The last album released while he was still alive was The Yellow Shark, a live recording created from seven concerts given by the Ensemble Modern in Europe in September 1992. The title came from a sculpture of a fish made from a surfboard by Los Angeles artist Mark Beam, who gave it anonymously to Zappa as a Christmas present in 1988. When the Ensemble Modern manager saw the sculpture during meetings at Zappa’s house, he became entranced with the image. “The next thing I know, the whole project is being called The Yellow Shark, which he said sounds really good in German (Der Gelbe Hai) and I said sounds really dorky in English,” Zappa recalled in the Yellow Shark liner notes. “I said, ‘we’ll call the evening The Yellow Shark’.”

The project involved a mix of new works and arrangements of older works, 18 pieces for a wide range of ensembles. The German composer Ali Askin (b. 1962) was Zappa’s assistant on the project, arranging much of the music.

“The Dog Breath Variations / Uncle Meat” is one of the older pieces, dating back to the 1969 Mothers of Invention double album Uncle Meat (also the soundtrack for a Zappa film released on video in 1987).
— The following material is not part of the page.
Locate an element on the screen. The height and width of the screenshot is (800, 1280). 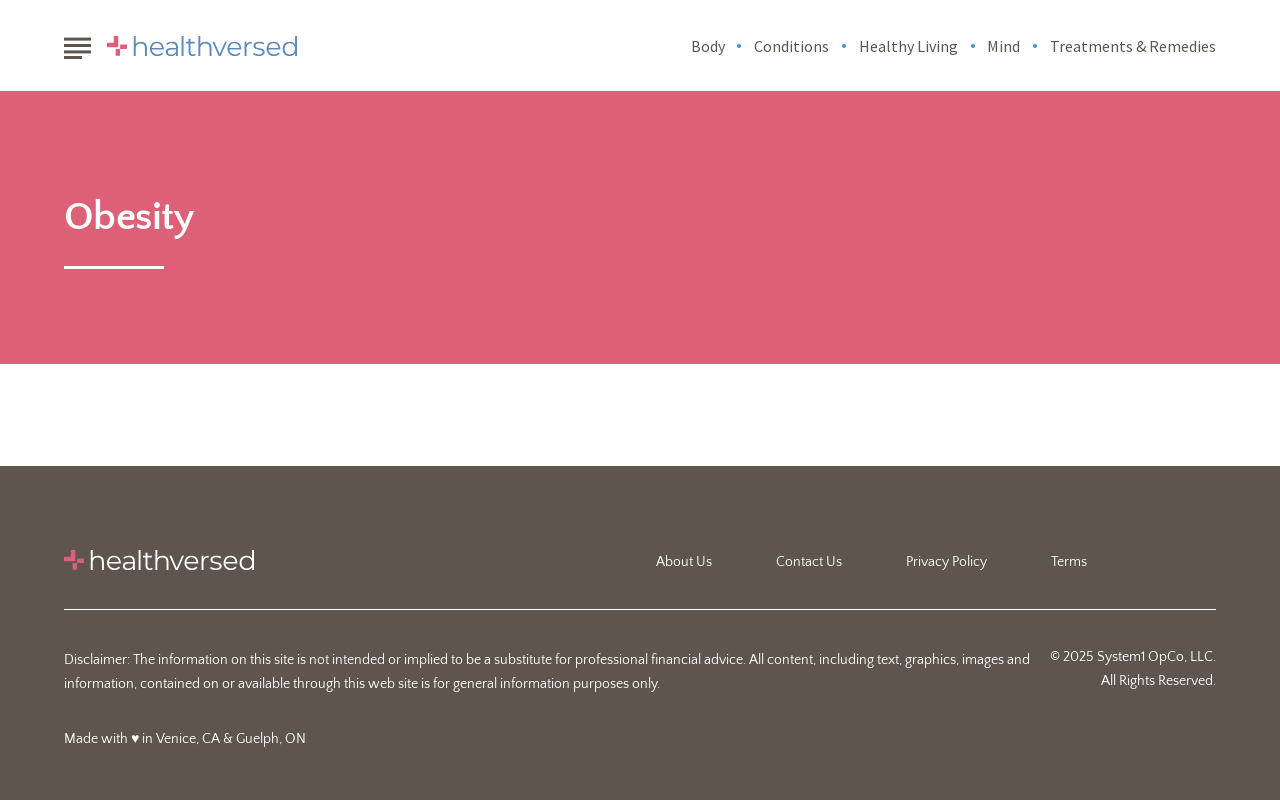 Conditions is located at coordinates (791, 46).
In their Yellow Shark versions for a substantial chamber orchestra, the raucously romping, irregularly metered variations slam directly into the demented, often incongruously waltz-like “Uncle Meat.”

“The Girl in the Magnesium Dress” is a dance piece in the “preposterously non-modern” style, according to the composer. Zappa originally created it on the Synclavier (an early synthesizer/sampler) for Pierre Boulez’ 1984 Zappa disc The Perfect Stranger, where the Synclavier was billed as The Barking Pumpkin Digital Gratification Consort (and the recording done at the Utility Muffin Research Kitchen, Zappa’s parody of Boulez’ IRCAM). Zappa considered this piece – like many of his Synclavier works – virtually unplayable by humans, with its fiercely syncopated, densely layered polyphony. There is a story about “a girl who hates men and kills them with her special dress,” but then Zappa also cautions the reader that “all material contained herein is for entertainment purposes only, and should not be confused with any other form of artistic expression.”
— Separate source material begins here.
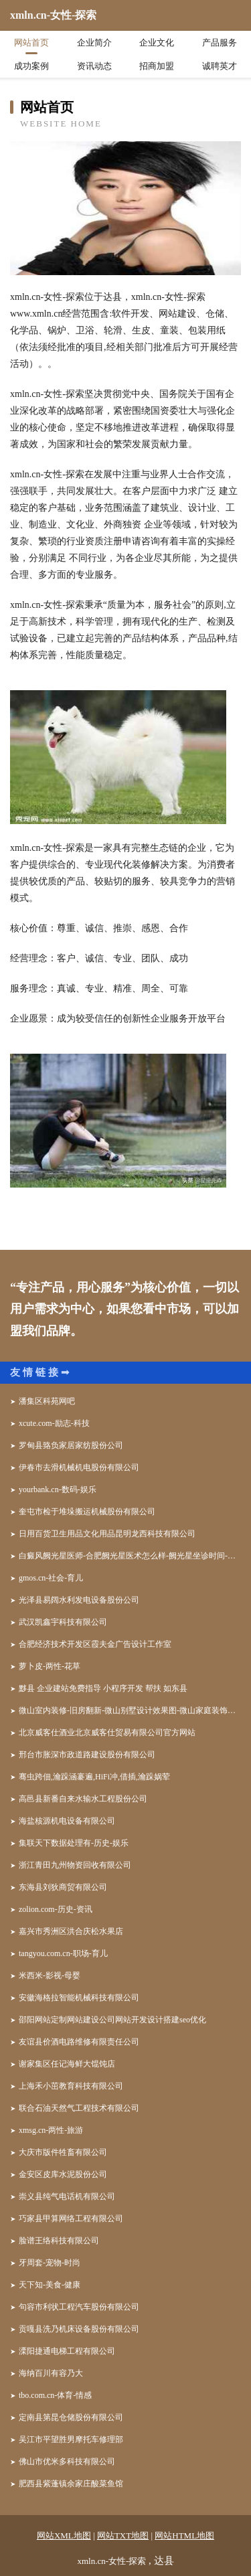  Describe the element at coordinates (55, 2395) in the screenshot. I see `tbo.com.cn-体育-情感` at that location.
The string quintet “Questi Cazzi di Piccione” is one of the pieces newly composed for the Yellow Shark performances. In its fleet fluttering – the title is a rude reference to pigeons – the piece calls for almost every type of idiomatic string technique and articulation, plus some not-so-idiomatic tappings.

The piano duet “Ruth Is Sleeping” is another Yellow Shark original, arranged for piano four-hands but premiered on two pianos. An exercise in fastidiously controlled touch and tempo, it sounds like some of Conlon Nancarrow’s punched piano roll works.

“G-Spot Tornado” is another Synclavier piece, first appearing on Zappa’s 1986 album Jazz from Hell. “With his snarling, potty-mouthed titles and song lyrics he had a gift for appealing to the eternal six-year-old in all of us,” Adams wrote. “’Don’t Eat the Yellow Snow,’ ‘Alien Orifice,’ ‘G-Spot Tornado’ were musically interesting enough to beg multiple listenings, more at least than most of what was being produced at the time.” A high-energy, insistently driven piece, “G-Spot Tornado” closed the Yellow Shark concerts, complete with two dancers (and Zappa himself conducting for the first concert of the series).